Supplied material:
◆ ◆ ◆

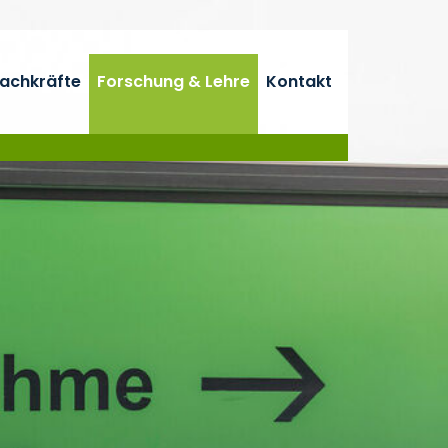
fachkräfte
Forschung & Lehre
Kontakt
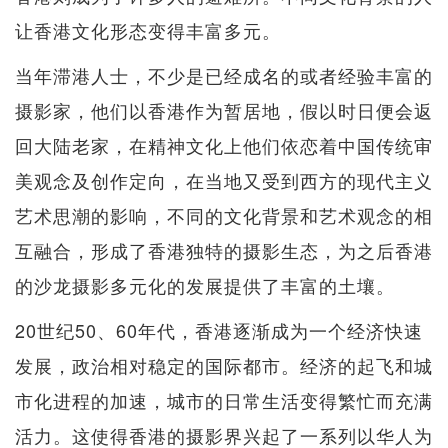
让香港文化形态变得丰富多元。
当年滞港人士，不少是已经成名的或者经验丰富的
摄影家，他们以香港作为暂居地，假以时日便会返
回大陆老家，在精神文化上他们依恋着中国传统审
美观念及创作定向，在当地又受到西方的现代主义
艺术思潮的影响，不同的文化背景和艺术观念的相
互融合，形成了香港独特的摄影生态，为之后香港
的沙龙摄影多元化的发展提供了丰富的土壤。
20世纪50、60年代，香港逐渐成为一个经济快速
发展，政治相对稳定的国际都市。经济的起飞和城
市化进程的加速，城市的日常生活变得繁忙而充满
活力。这使得香港的摄影界兴起了一系列以华人为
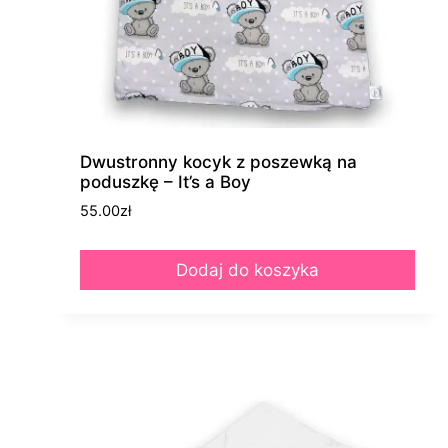
Dwustronny kocyk z poszewką na
poduszkę – It’s a Boy
55.00
zł
Dodaj do koszyka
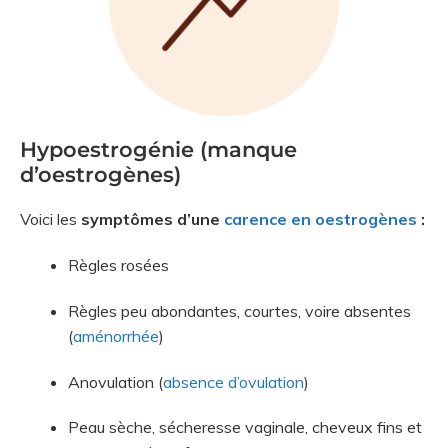
Hypoestrogénie (manque
d’oestrogènes)
Voici les
symptômes d’une
carence en oestrogènes
:
Règles rosées
Règles peu abondantes, courtes, voire absentes
(
aménorrhée
)
Anovulation (
absence d’ovulation
)
Peau sèche, sécheresse vaginale, cheveux fins et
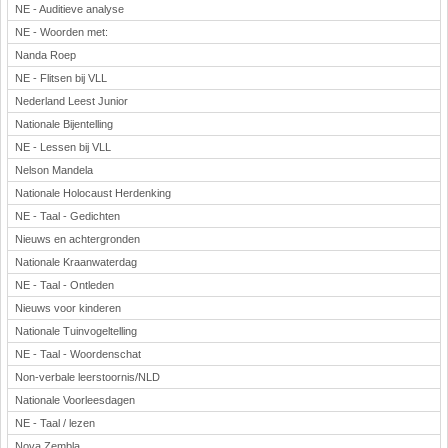
NE - Auditieve analyse
NE - Woorden met:
Nanda Roep
NE - Flitsen bij VLL
Nederland Leest Junior
Nationale Bijentelling
NE - Lessen bij VLL
Nelson Mandela
Nationale Holocaust Herdenking
NE - Taal - Gedichten
Nieuws en achtergronden
Nationale Kraanwaterdag
NE - Taal - Ontleden
Nieuws voor kinderen
Nationale Tuinvogeltelling
NE - Taal - Woordenschat
Non-verbale leerstoornis/NLD
Nationale Voorleesdagen
NE - Taal / lezen
Nova Zembla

◆ ◆ ◆

What is being asked: Pull every line containing "oestrogènes" out of the data above.

Response box:
d’oestrogènes)
carence en oestrogènes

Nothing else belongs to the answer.